Work order
Without any alteration, retype the records that appear below.

Supplied data
^^^^

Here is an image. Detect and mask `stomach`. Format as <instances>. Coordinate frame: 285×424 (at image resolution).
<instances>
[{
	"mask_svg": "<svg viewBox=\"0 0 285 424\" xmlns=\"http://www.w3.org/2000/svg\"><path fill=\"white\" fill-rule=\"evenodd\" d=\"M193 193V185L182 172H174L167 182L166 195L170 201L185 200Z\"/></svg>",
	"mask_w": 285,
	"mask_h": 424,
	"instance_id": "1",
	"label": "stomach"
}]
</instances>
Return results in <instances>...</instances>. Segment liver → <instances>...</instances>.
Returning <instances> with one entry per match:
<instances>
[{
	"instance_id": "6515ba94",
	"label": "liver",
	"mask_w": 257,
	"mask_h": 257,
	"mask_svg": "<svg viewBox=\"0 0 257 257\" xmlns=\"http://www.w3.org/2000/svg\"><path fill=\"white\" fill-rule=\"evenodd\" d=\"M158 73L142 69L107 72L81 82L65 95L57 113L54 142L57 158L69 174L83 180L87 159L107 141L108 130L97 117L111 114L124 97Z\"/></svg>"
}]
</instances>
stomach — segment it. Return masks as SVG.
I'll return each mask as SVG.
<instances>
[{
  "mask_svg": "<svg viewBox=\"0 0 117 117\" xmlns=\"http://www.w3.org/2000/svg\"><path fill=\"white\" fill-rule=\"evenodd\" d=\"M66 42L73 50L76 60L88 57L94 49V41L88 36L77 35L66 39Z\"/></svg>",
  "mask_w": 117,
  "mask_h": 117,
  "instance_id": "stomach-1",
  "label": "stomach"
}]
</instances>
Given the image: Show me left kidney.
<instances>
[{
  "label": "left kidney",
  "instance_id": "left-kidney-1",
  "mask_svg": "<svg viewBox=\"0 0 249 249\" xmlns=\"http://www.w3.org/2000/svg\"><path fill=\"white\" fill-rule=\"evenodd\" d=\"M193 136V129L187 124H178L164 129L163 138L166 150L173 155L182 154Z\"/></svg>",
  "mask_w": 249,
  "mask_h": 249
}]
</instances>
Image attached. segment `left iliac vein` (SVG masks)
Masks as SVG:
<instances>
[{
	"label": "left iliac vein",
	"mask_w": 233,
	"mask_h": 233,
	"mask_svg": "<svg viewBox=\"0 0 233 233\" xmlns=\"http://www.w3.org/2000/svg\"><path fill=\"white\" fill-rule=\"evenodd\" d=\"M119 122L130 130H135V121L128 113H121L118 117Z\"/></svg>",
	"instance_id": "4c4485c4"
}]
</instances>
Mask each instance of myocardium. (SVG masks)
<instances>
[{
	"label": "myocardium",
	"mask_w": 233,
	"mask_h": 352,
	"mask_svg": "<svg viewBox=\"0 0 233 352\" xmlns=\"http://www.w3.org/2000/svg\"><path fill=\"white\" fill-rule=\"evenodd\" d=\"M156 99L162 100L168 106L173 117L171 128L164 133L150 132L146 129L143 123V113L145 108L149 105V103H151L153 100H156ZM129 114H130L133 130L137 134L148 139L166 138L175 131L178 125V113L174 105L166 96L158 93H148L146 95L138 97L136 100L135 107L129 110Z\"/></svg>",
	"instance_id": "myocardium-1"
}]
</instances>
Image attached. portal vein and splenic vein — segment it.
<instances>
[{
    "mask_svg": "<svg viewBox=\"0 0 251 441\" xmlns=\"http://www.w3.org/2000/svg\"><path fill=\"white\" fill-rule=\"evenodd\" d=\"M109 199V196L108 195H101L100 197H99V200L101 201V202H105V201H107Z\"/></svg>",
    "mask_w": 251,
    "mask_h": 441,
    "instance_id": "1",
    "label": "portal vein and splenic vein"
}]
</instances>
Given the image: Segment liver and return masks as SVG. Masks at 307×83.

^^^^

Task output
Here is an image. Detect and mask `stomach`. Format as <instances>. Coordinate frame: 285×424 (at image resolution).
<instances>
[{
	"mask_svg": "<svg viewBox=\"0 0 285 424\" xmlns=\"http://www.w3.org/2000/svg\"><path fill=\"white\" fill-rule=\"evenodd\" d=\"M193 193V185L182 172H174L167 182L166 195L170 201L185 200Z\"/></svg>",
	"mask_w": 285,
	"mask_h": 424,
	"instance_id": "1",
	"label": "stomach"
}]
</instances>
Return results in <instances>...</instances>. Segment liver → <instances>...</instances>.
Returning <instances> with one entry per match:
<instances>
[{
	"instance_id": "6515ba94",
	"label": "liver",
	"mask_w": 257,
	"mask_h": 257,
	"mask_svg": "<svg viewBox=\"0 0 257 257\" xmlns=\"http://www.w3.org/2000/svg\"><path fill=\"white\" fill-rule=\"evenodd\" d=\"M158 73L142 69L107 72L81 82L65 95L57 113L54 142L57 158L69 174L83 180L87 159L107 141L108 130L97 117L111 114L124 97Z\"/></svg>"
}]
</instances>
stomach — segment it. Return masks as SVG.
I'll return each mask as SVG.
<instances>
[{
  "mask_svg": "<svg viewBox=\"0 0 117 117\" xmlns=\"http://www.w3.org/2000/svg\"><path fill=\"white\" fill-rule=\"evenodd\" d=\"M66 42L73 50L76 60L88 57L94 49V41L88 36L77 35L66 39Z\"/></svg>",
  "mask_w": 117,
  "mask_h": 117,
  "instance_id": "stomach-1",
  "label": "stomach"
}]
</instances>
Given the image: Show me left kidney.
<instances>
[{
  "label": "left kidney",
  "instance_id": "left-kidney-1",
  "mask_svg": "<svg viewBox=\"0 0 249 249\" xmlns=\"http://www.w3.org/2000/svg\"><path fill=\"white\" fill-rule=\"evenodd\" d=\"M193 136V129L187 124H178L164 129L163 138L166 150L173 155L182 154Z\"/></svg>",
  "mask_w": 249,
  "mask_h": 249
}]
</instances>
Image attached. segment `left iliac vein` (SVG masks)
Masks as SVG:
<instances>
[{
	"label": "left iliac vein",
	"mask_w": 233,
	"mask_h": 233,
	"mask_svg": "<svg viewBox=\"0 0 233 233\" xmlns=\"http://www.w3.org/2000/svg\"><path fill=\"white\" fill-rule=\"evenodd\" d=\"M119 122L130 130H135V121L128 113H121L118 117Z\"/></svg>",
	"instance_id": "4c4485c4"
}]
</instances>
Mask each instance of myocardium. (SVG masks)
<instances>
[{
	"label": "myocardium",
	"mask_w": 233,
	"mask_h": 352,
	"mask_svg": "<svg viewBox=\"0 0 233 352\" xmlns=\"http://www.w3.org/2000/svg\"><path fill=\"white\" fill-rule=\"evenodd\" d=\"M156 99L162 100L168 106L173 117L171 128L164 133L150 132L146 129L143 123V113L145 108L149 105V103H151L153 100H156ZM129 114H130L133 130L137 134L148 139L166 138L175 131L178 125V113L174 105L166 96L158 93H148L146 95L138 97L136 100L135 107L129 110Z\"/></svg>",
	"instance_id": "myocardium-1"
}]
</instances>
Image attached. portal vein and splenic vein — segment it.
<instances>
[{
    "mask_svg": "<svg viewBox=\"0 0 251 441\" xmlns=\"http://www.w3.org/2000/svg\"><path fill=\"white\" fill-rule=\"evenodd\" d=\"M109 199V196L108 195H101L100 197H99V200L101 201V202H105V201H107Z\"/></svg>",
    "mask_w": 251,
    "mask_h": 441,
    "instance_id": "1",
    "label": "portal vein and splenic vein"
}]
</instances>
Given the image: Segment liver and return masks as SVG. Masks at 307×83.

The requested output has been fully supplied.